Exercise details: Skip the images and copy each record exactly as written.

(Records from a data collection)
# # # # #
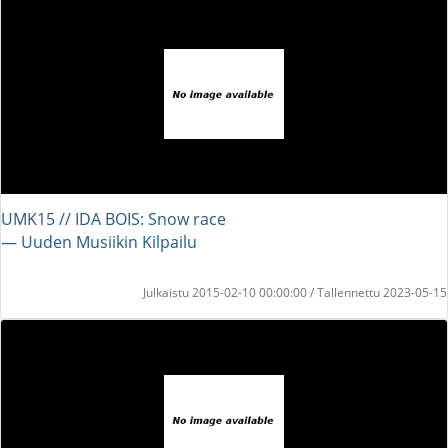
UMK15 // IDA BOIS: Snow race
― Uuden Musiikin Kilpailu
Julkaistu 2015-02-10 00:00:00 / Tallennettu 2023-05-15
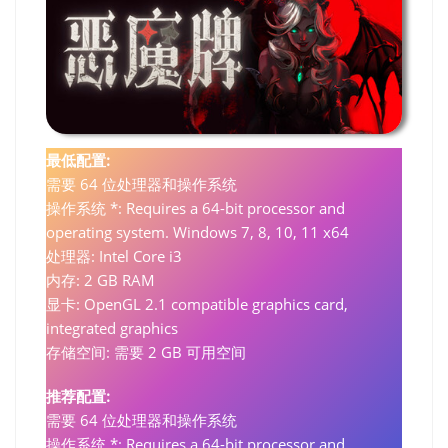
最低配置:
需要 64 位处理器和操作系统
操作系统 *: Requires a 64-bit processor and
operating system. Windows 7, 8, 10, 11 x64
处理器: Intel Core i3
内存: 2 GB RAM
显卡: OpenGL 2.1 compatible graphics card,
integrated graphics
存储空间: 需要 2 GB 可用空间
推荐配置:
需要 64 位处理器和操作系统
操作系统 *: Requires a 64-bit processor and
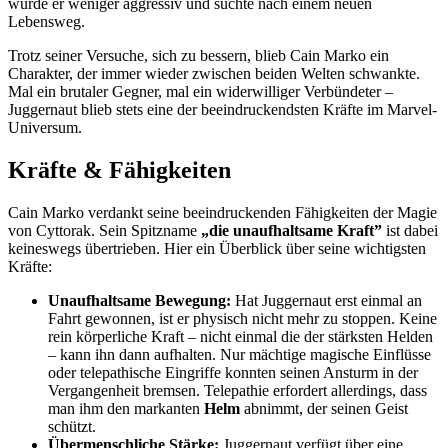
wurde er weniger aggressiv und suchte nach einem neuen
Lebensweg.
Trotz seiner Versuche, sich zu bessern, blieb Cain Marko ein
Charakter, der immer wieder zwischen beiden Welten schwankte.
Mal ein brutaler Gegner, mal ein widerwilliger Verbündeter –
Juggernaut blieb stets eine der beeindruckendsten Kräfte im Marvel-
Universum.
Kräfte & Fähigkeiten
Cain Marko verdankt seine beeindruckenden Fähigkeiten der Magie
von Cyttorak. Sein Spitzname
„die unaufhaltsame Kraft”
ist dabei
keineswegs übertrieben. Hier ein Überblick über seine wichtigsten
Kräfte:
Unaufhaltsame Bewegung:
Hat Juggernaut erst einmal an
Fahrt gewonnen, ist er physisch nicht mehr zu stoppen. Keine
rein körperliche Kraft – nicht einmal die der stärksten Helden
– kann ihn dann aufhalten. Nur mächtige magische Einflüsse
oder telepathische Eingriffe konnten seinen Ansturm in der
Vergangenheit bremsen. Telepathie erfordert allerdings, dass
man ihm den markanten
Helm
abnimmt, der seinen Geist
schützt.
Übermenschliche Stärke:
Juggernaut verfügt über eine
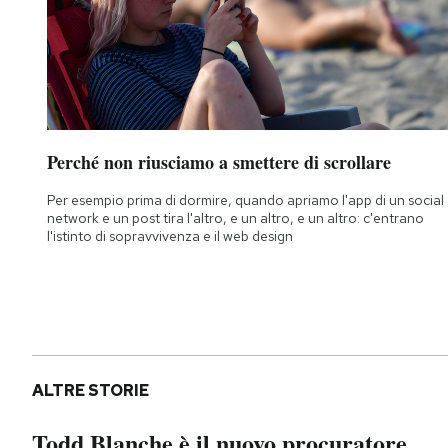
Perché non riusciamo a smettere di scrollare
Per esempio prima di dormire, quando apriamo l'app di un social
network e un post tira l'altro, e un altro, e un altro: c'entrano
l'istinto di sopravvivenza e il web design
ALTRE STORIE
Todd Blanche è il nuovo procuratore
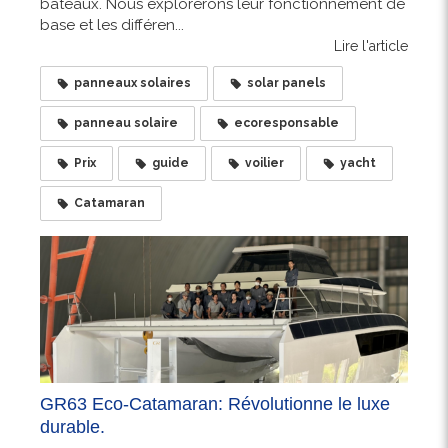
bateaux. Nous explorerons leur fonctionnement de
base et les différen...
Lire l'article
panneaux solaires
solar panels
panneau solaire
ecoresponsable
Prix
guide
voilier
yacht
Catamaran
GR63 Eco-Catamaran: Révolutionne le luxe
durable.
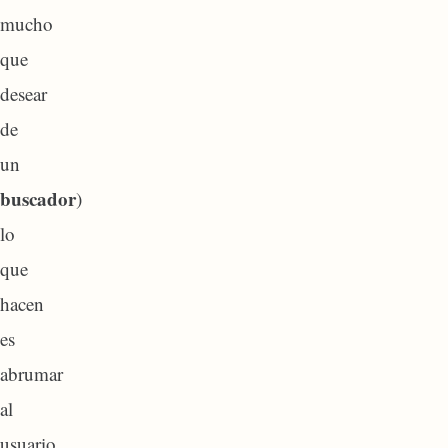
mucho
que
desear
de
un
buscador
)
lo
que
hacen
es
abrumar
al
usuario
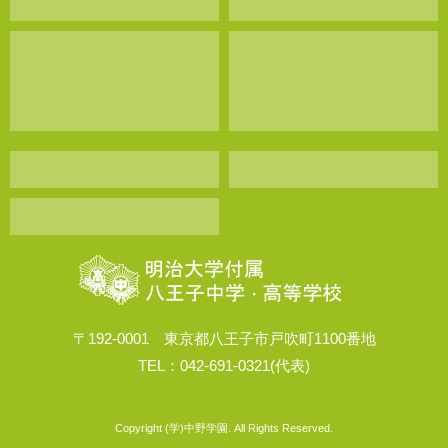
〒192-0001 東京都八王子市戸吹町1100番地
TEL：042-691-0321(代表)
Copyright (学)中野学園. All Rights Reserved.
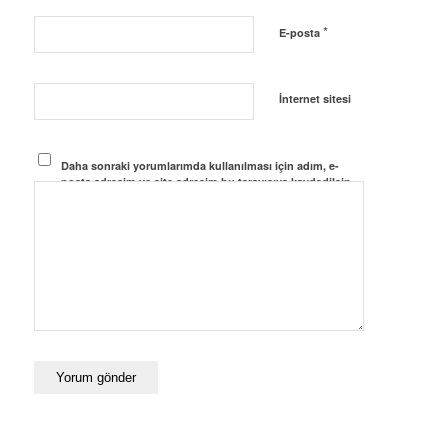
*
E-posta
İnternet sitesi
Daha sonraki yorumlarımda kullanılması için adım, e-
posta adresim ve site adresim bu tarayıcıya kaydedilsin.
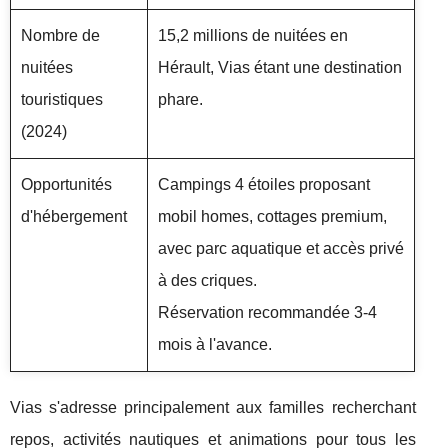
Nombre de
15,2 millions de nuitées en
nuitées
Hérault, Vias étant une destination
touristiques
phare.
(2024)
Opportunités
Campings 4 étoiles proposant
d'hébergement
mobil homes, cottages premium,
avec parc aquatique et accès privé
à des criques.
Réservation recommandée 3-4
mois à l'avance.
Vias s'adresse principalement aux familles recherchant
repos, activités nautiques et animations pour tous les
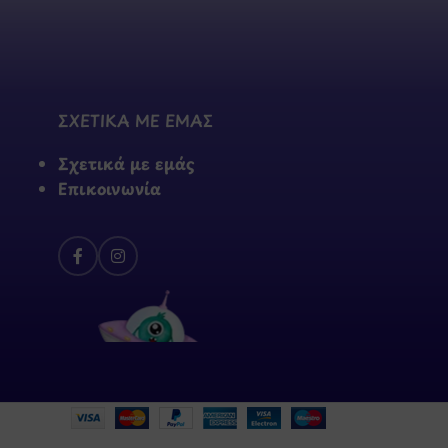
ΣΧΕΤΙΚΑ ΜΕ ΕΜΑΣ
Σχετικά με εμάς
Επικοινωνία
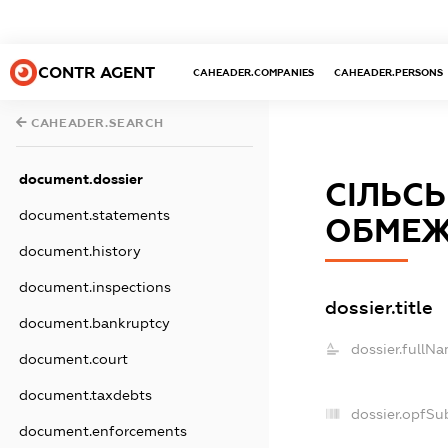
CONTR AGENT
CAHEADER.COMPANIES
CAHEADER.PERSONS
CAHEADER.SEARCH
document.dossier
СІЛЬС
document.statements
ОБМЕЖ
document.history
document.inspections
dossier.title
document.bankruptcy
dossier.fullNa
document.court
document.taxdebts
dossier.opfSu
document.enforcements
# # # # #
Solution below:
UMK15 // IDA BOIS: Snow race
― Uuden Musiikin Kilpailu
Julkaistu 2015-02-10 00:00:00 / Tallennettu 2023-05-15
最低配置:
需要 64 位处理器和操作系统
操作系统 *: Requires a 64-bit processor and
operating system. Windows 7, 8, 10, 11 x64
处理器: Intel Core i3
内存: 2 GB RAM
显卡: OpenGL 2.1 compatible graphics card,
integrated graphics
存储空间: 需要 2 GB 可用空间
推荐配置:
需要 64 位处理器和操作系统
操作系统 *: Requires a 64-bit processor and
wurde er weniger aggressiv und suchte nach einem neuen
Lebensweg.
Trotz seiner Versuche, sich zu bessern, blieb Cain Marko ein
Charakter, der immer wieder zwischen beiden Welten schwankte.
Mal ein brutaler Gegner, mal ein widerwilliger Verbündeter –
Juggernaut blieb stets eine der beeindruckendsten Kräfte im Marvel-
Universum.
Kräfte & Fähigkeiten
Cain Marko verdankt seine beeindruckenden Fähigkeiten der Magie
von Cyttorak. Sein Spitzname
„die unaufhaltsame Kraft”
ist dabei
keineswegs übertrieben. Hier ein Überblick über seine wichtigsten
Kräfte:
Unaufhaltsame Bewegung:
Hat Juggernaut erst einmal an
Fahrt gewonnen, ist er physisch nicht mehr zu stoppen. Keine
rein körperliche Kraft – nicht einmal die der stärksten Helden
– kann ihn dann aufhalten. Nur mächtige magische Einflüsse
oder telepathische Eingriffe konnten seinen Ansturm in der
Vergangenheit bremsen. Telepathie erfordert allerdings, dass
man ihm den markanten
Helm
abnimmt, der seinen Geist
schützt.
Übermenschliche Stärke:
Juggernaut verfügt über eine
Perché non riusciamo a smettere di scrollare
Per esempio prima di dormire, quando apriamo l'app di un social
network e un post tira l'altro, e un altro, e un altro: c'entrano
l'istinto di sopravvivenza e il web design
ALTRE STORIE
Todd Blanche è il nuovo procuratore
bateaux. Nous explorerons leur fonctionnement de
base et les différen...
Lire l'article
panneaux solaires
solar panels
panneau solaire
ecoresponsable
Prix
guide
voilier
yacht
Catamaran
GR63 Eco-Catamaran: Révolutionne le luxe
durable.
mucho
que
desear
de
un
buscador
)
lo
que
hacen
es
abrumar
al
usuario
〒192-0001 東京都八王子市戸吹町1100番地
TEL：042-691-0321(代表)
Copyright (学)中野学園. All Rights Reserved.
*
E-posta
İnternet sitesi
Daha sonraki yorumlarımda kullanılması için adım, e-
posta adresim ve site adresim bu tarayıcıya kaydedilsin.
Nombre de
15,2 millions de nuitées en
nuitées
Hérault, Vias étant une destination
touristiques
phare.
(2024)
Opportunités
Campings 4 étoiles proposant
d'hébergement
mobil homes, cottages premium,
avec parc aquatique et accès privé
à des criques.
Réservation recommandée 3-4
mois à l'avance.
Vias s'adresse principalement aux familles recherchant
repos, activités nautiques et animations pour tous les
ΣΧΕΤΙΚΑ ΜΕ ΕΜΑΣ
Σχετικά με εμάς
Επικοινωνία
CONTR AGENT
CAHEADER.COMPANIES
CAHEADER.PERSONS
CAHEADER.SEARCH
document.dossier
СІЛЬС
document.statements
ОБМЕЖ
document.history
document.inspections
dossier.title
document.bankruptcy
dossier.fullNa
document.court
document.taxdebts
dossier.opfSu
document.enforcements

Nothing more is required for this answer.